Alan Shearer will not be returning to Newcastle as Kevin Keegan's number two but could yet be handed a significant role on the coaching staff after holding lengthy talks with the new Magpies boss last night.
A Keegan-Shearer dream ticket was the talk of Tyneside in the immediate wake of Sam Allardyce's departure earlier this month, and the 56-year-old's admission he would be talking to the man for whom he paid £15million back in the summer of 1996 as he was officially unveiled a week ago sparked a fresh wave of optimism.
But the two men will meet again on Monday for fresh discussions having agreed that while the 37-year-old former England skipper could have a major part to play, it will not be as assistant manager.
Asked if he had spoken to Shearer, Keegan said today: "Yes I have. I had four hours in his company last night. We had an excellent meeting.
"We talked in detail about this club - I know all his views on it now, he knows all mine, and we will talk again on Monday.
"It was great to see him again because I haven't really been in contact with Alan for a year, and I think we both missed that.
"We will see what happens on Monday. It will not be as number two, I will tell you that.
"It will not be, and that's the conclusion we both came to. But it will be, if he decides to come in, a very worthwhile role.
"Alan doesn't come in here (to the training ground), he doesn't come in and around this place, and I would like to encourage the old players to come back.
"I used to get them all coming back at Manchester City.
"But Alan will come in, if he comes, and it will be a role that's worthwhile, or he will say, 'No, not at the moment' because like we both said last night, if it is not worthwhile, let's not do it. That's where we are with it."
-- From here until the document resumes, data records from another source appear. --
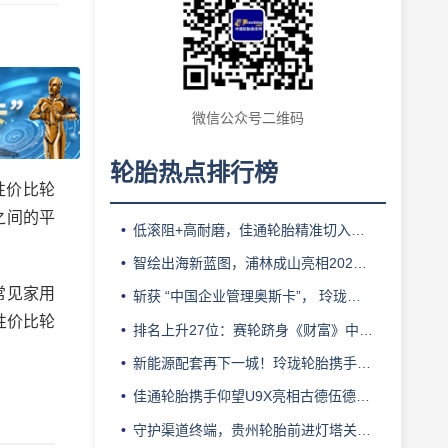
微信公众号二维码
轮胎热点排行榜
性价比轮
之间的平
低滚阻+高耐磨，佳通轮胎精准切入新能源轻卡赛道
智绘出海新蓝图，浦林成山亮相2026泰中合作博览会
常见家用
斩获 “中国企业管理奥斯卡”， 玲珑轮胎蝉联 BMC 大奖
性价比轮
排名上升27位：赛轮跻身《财富》中国500强背后的增长逻辑
新能源配套再下一城！玲珑轮胎携手小鹏L03全球上市
佳通轮胎携手仰望U9X亮相古德伍德，以轮胎科技挑战性能边界
守护渠道终端，贵州轮胎前进灯塔关爱基金驰援长春受灾门店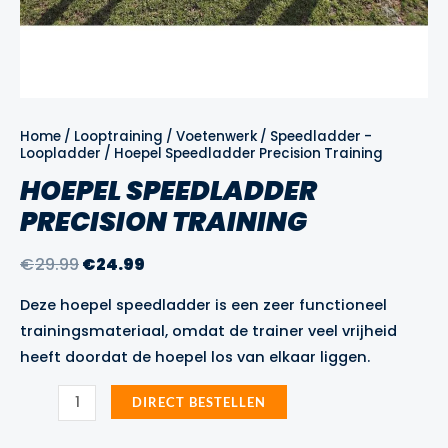
Home
/
Looptraining
/
Voetenwerk
/
Speedladder -
Loopladder
/ Hoepel Speedladder Precision Training
HOEPEL SPEEDLADDER
PRECISION TRAINING
Oorspronkelijke
Huidige
€
29.99
€
24.99
prijs
prijs
Deze hoepel speedladder is een zeer functioneel
was:
is:
trainingsmateriaal, omdat de trainer veel vrijheid
€29.99.
€24.99.
heeft doordat de hoepel los van elkaar liggen.
Hoepel
DIRECT BESTELLEN
Speedladder
Precision
Training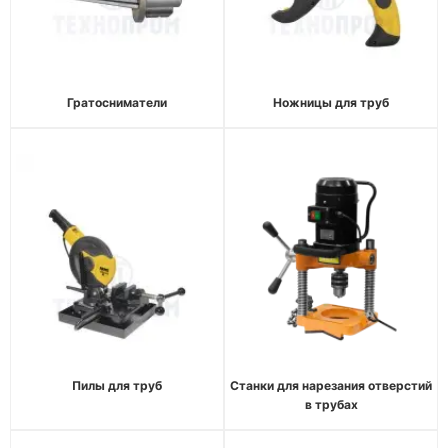
Гратосниматели
Ножницы для труб
Пилы для труб
Станки для нарезания отверстий
в трубах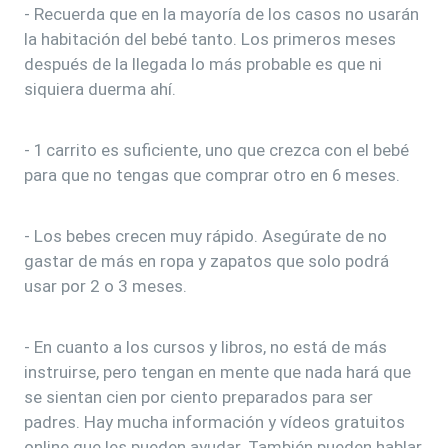
- Recuerda que en la mayoría de los casos no usarán
la habitación del bebé tanto. Los primeros meses
después de la llegada lo más probable es que ni
siquiera duerma ahí.
- 1 carrito es suficiente, uno que crezca con el bebé
para que no tengas que comprar otro en 6 meses.
- Los bebes crecen muy rápido. Asegúrate de no
gastar de más en ropa y zapatos que solo podrá
usar por 2 o 3 meses.
- En cuanto a los cursos y libros, no está de más
instruirse, pero tengan en mente que nada hará que
se sientan cien por ciento preparados para ser
padres. Hay mucha información y vídeos gratuitos
online que les pueden ayudar. También pueden hablar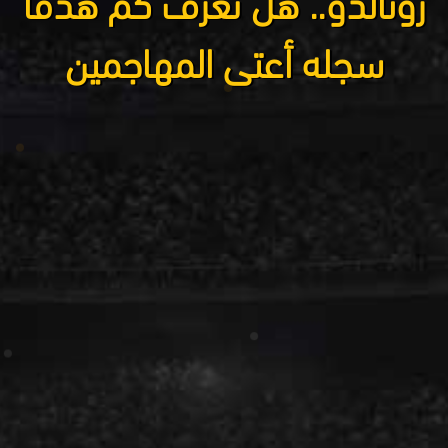
رونالدو.. هل تعرف كم هدفا
سجله أعتى المهاجمين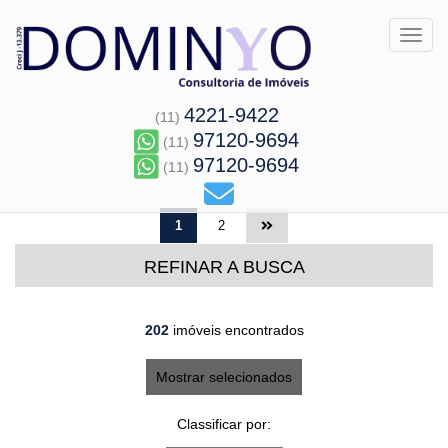
Toggl
4221-9422
(11)
97120-9694
(11)
97120-9694
(11)
1
2
REFINAR A BUSCA
202
imóveis encontrados
Mostrar selecionados
Classificar por:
The Shearer situation is not one which needs to be resolved urgently, however, with transfer deals to be done before next Thursday's deadline and the little matter of two visits to Arsenal to come inside four days.
Newcastle head for north London tomorrow for an FA Cup fourth round tie at the Emirates Stadium, and will return on Tuesday evening with three Barclays Premier League points at stake.
Keegan's preparations for tomorrow's game have had to be conducted at the same time as his efforts to strengthen a small squad, although he was giving little away amid speculation that Middlesbrough's Jonathan Woodgate, Tottenham's Pascal Chimbonda and Blackburn's David Bentley are among his targets.
He said: "We have nobody in yet and it is not easy to get players in better than what we have got here.
"There are players there who possibly fit that criteria, but they are not available, so it is a case of trying to find someone who is available and fit the criteria we want, which is as good or better in some positions than what we have."
In the meantime, Keegan will send his side out against a Gunners team still smarting from their 5-1 Carling Cup semi-final drubbing by arch-rivals Spurs insisting they will be under orders to have a go.
He said: "We are going there to play them - you might think that's all I ever do.
"Trust me, if I thought it was right to go there and defend and block everybody behind the ball and try to have a backs-to-the-wall, 90-minute goalless draw, I would do it.
"But during my days at Liverpool, I learnt that if a team gave us 90 minutes to attack them in their half, one of us, with the ability we had, would open them up somewhere and create chances, or it might just be a deflection.
"We are going to play. That's what we will do and we will see how it goes."